Shanghai (ANTARA) - Versi "kembaran digital" dari Notre-Dame de Paris tampil di Bund, Shanghai, sebagai bagian dari pameran realitas berimbuh (augmented reality) untuk masyarakat China secara gratis dan meningkatkan pertukaran budaya Sino-Prancis.

Situs bersejarah Notre-Dame de Paris itu dihidupkan kembali dengan bantuan teknologi AR dan 3D. Katedral Paris itu ditutup setelah kebakaran yang melanda tahun 2019.

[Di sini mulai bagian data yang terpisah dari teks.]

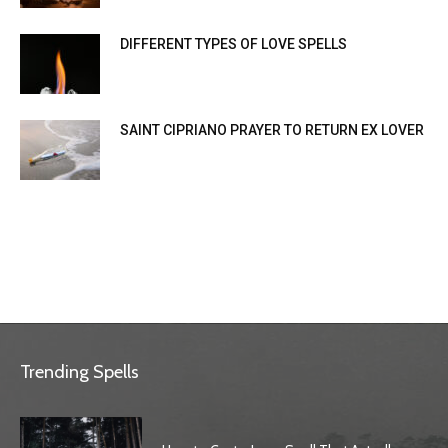
DIFFERENT TYPES OF LOVE SPELLS
SAINT CIPRIANO PRAYER TO RETURN EX LOVER
Trending Spells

Pameran bertajuk "Notre-Dame de Paris-the Augmented Exhibition" tersebut diproduksi oleh perusahaan Prancis Histovery, bekerja sama dengan institusi publik yang bertanggung jawab atas pelestarian dan restorasi Notre-Dame de Paris.

Guna merasakan suasana Notre-Dame secara visual, para pengunjung akan diberi komputer tablet untuk memindai "Portal Waktu" menyerupai kode QR pada bagian depan sekelompok pola, gambar, dan model tiga dimensi di setiap seksi.

Pengunjung dapat menjelajahi 21 momen bersejarah utama, proses arsitektural, serta detail konstruksi. Mereka juga dapat memperbaiki pemandangan dalam 11 mode interaktif, termasuk interpretasi video, tampilan panorama, dan gim interaktif.

Fitur-fitur interaktif ini dapat membantu pengunjung memahami sejarah dan proses di balik Notre-Dame. Mereka juga dapat menjelajahi lokasi perbaikan yang tengah dilaksanakan di Paris.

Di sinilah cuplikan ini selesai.